The first rolearn is your Amazon EKS NodeInstanceRole and the 2nd rolearn would be your Lambda Role.

Validation

You may decrease the desired capacity of your autoscaling group for Amazon EKS nodegroup. Behind the scene, on instance termination from auoscaling group, the node will first enter the Terminating:Wait state and after a pre-defined graceful period of time(default: 10 seconds), eks-lambda-drainer will be invoked through the CloudWatch Event and perform kubectl drain on the node and immediately put CompleteLifecycleAction back to the hook and the autoscaling group then move on to the Terminaing:Proceed phase to execute the last termination process. The Pods in the terminating node will be rescheduled to other node(s) before the termination Your service will have almost zero impact.

In Actions

Live tail the log

$ make sam-logs-tail

kubectl drain or kubectl taint

By default, eks-lambda-drainer will kubectl drain the node, however, if you specify Lambda environment variable drain_type=taint then it will kubectl taint the node.(details)

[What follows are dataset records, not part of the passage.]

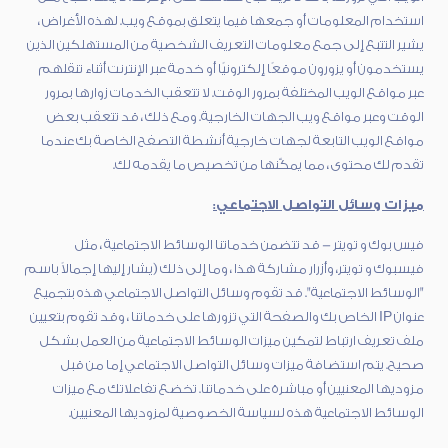
استخدام المعلومات أو جمعها فيما يتعلق بموقع ويب. لهذه الأغراض ،
يشير التتبع إلى جمع معلومات التعريف الشخصية من المستهلكين الذين
يستخدمون أو يزورون موقعًا إلكترونيًا أو خدمة عبر الإنترنت أثناء تنقلهم
عبر مواقع الويب المختلفة بمرور الوقت. لا تتعقب الخدمات زوارها بمرور
الوقت وعبر مواقع ويب الجهات الخارجية. ومع ذلك ، قد تتعقب بعض
مواقع الويب التابعة لجهات خارجية أنشطة التصفح الخاصة بك عندما
تقدم لك محتوى ، مما يمكّنها من تخصيص ما يقدمه لك.
ميزات وسائل التواصل الاجتماعي:
فيس بوك و تويتر - قد تتضمن خدماتنا الوسائط الاجتماعية ، مثل
فيسبوك و تويتر، وأزرار مشاركة هذا ، وما إلى ذلك (يشار إليها إجمالاً باسم
"الوسائط الاجتماعية". قد تقوم وسائل التواصل الاجتماعي هذه بتجميع
عنوان IP الخاص بك والصفحة التي تزورها على خدماتنا ، وقد تقوم بتعيين
ملف تعريف ارتباط لتمكين ميزات الوسائط الاجتماعية من العمل بشكل
صحيح. يتم استضافة ميزات وسائل التواصل الاجتماعي إما من قبل
مزوديها المعنيين أو مباشرة على خدماتنا. تخضع تفاعلاتك مع ميزات
الوسائط الاجتماعية هذه لسياسة الخصوصية لمزوديها المعنيين.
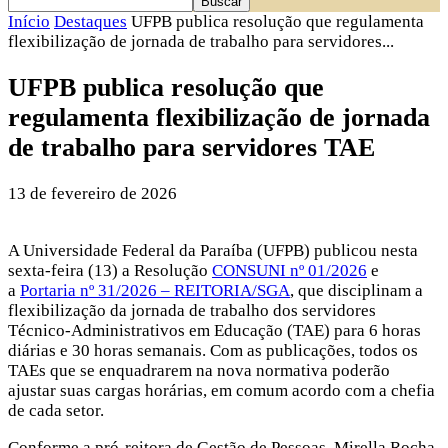
Início
Destaques
UFPB publica resolução que regulamenta
flexibilização de jornada de trabalho para servidores...
UFPB publica resolução que
regulamenta flexibilização de jornada
de trabalho para servidores TAE
13 de fevereiro de 2026
A Universidade Federal da Paraíba (UFPB) publicou nesta
sexta-feira (13) a Resolução
CONSUNI nº 01/2026
e
a
Portaria nº 31/2026 – REITORIA/SGA
, que disciplinam a
flexibilização da jornada de trabalho dos servidores
Técnico-Administrativos em Educação (TAE) para 6 horas
diárias e 30 horas semanais. Com as publicações, todos os
TAEs que se enquadrarem na nova normativa poderão
ajustar suas cargas horárias, em comum acordo com a chefia
de cada setor.
Conforme a pró-reitora de Gestão de Pessoas, Mirella Rocha,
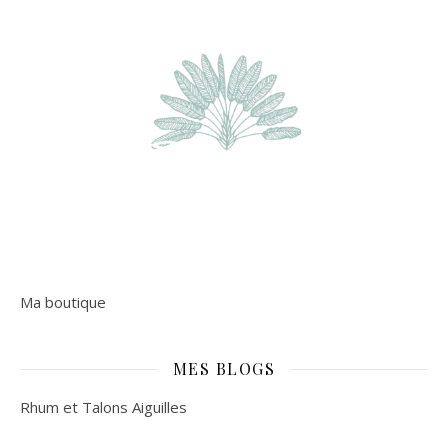
Ma boutique
MES BLOGS
Rhum et Talons Aiguilles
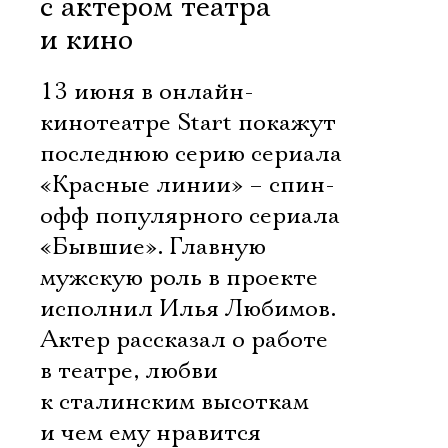
с актером театра
и кино
13 июня в онлайн-
кинотеатре Start покажут
последнюю серию сериала
«Красные линии» – спин-
офф популярного сериала
«Бывшие». Главную
мужскую роль в проекте
исполнил Илья Любимов.
Актер рассказал о работе
в театре, любви
к сталинским высоткам
и чем ему нравится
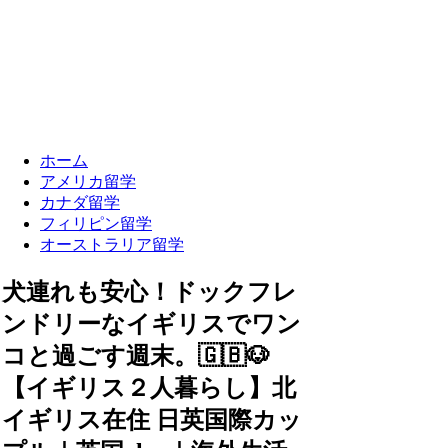
ホーム
アメリカ留学
カナダ留学
フィリピン留学
オーストラリア留学
犬連れも安心！ドックフレ
ンドリーなイギリスでワン
コと過ごす週末。🇬🇧🐶
【イギリス２人暮らし】北
イギリス在住 日英国際カッ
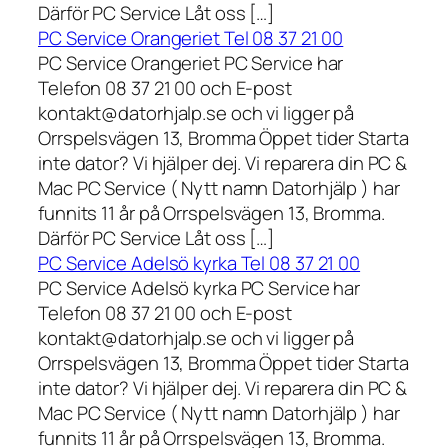
Därför PC Service Låt oss […]
PC Service Orangeriet Tel 08 37 21 00
PC Service Orangeriet PC Service har
Telefon 08 37 21 00 och E-post
kontakt@datorhjalp.se och vi ligger på
Orrspelsvägen 13, Bromma Öppet tider Starta
inte dator? Vi hjälper dej. Vi reparera din PC &
Mac PC Service ( Nytt namn Datorhjälp ) har
funnits 11 år på Orrspelsvägen 13, Bromma.
Därför PC Service Låt oss […]
PC Service Adelsö kyrka Tel 08 37 21 00
PC Service Adelsö kyrka PC Service har
Telefon 08 37 21 00 och E-post
kontakt@datorhjalp.se och vi ligger på
Orrspelsvägen 13, Bromma Öppet tider Starta
inte dator? Vi hjälper dej. Vi reparera din PC &
Mac PC Service ( Nytt namn Datorhjälp ) har
funnits 11 år på Orrspelsvägen 13, Bromma.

cluster name auto discovery

You don't have to specify the Amazon EKS cluster name, by default eks-lambda-drainer will determine the EC2 Tag of the terminating node:

kubernetes.io/cluster/{cluster_name} = owned

For example, kubernetes.io/cluster/eksdemo = owned will make the cluster_name=eksdemo.

clean up

$ make sam-destroy

(this will destroy the cloudformation stack and all resources in it)

License Summary

This sample code is made available under the MIT-0 license. See the LICENSE file.